* [Data to examine]
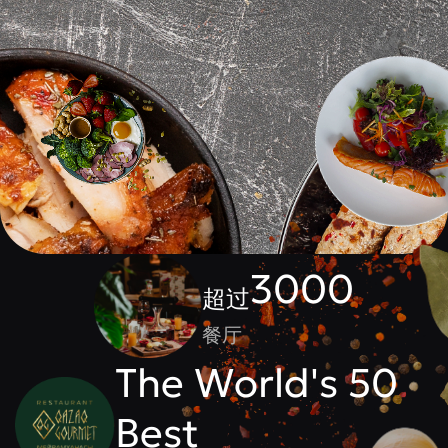
3000
超过
餐厅
The World's 50
Best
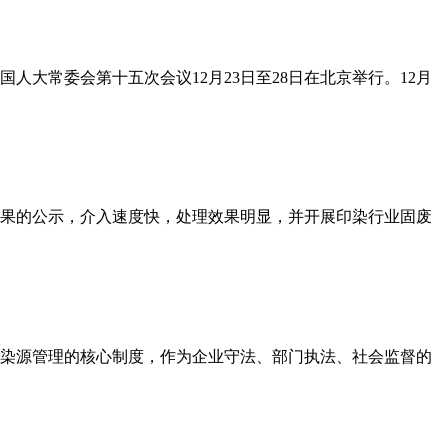
大常委会第十五次会议12月23日至28日在北京举行。12月
果的公示，介入速度快，处理效果明显，并开展印染行业固废
定污染源管理的核心制度，作为企业守法、部门执法、社会监督的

* [Task details]
Give the listing again word for word, without its images.

* [Completed exercise]
3000
超过
餐厅
The World's 50
Best
大常委会第十五次会议12月23日至28日在北京举行。12月
果的公示，介入速度快，处理效果明显，并开展印染行业固废
定污染源管理的核心制度，作为企业守法、部门执法、社会监督的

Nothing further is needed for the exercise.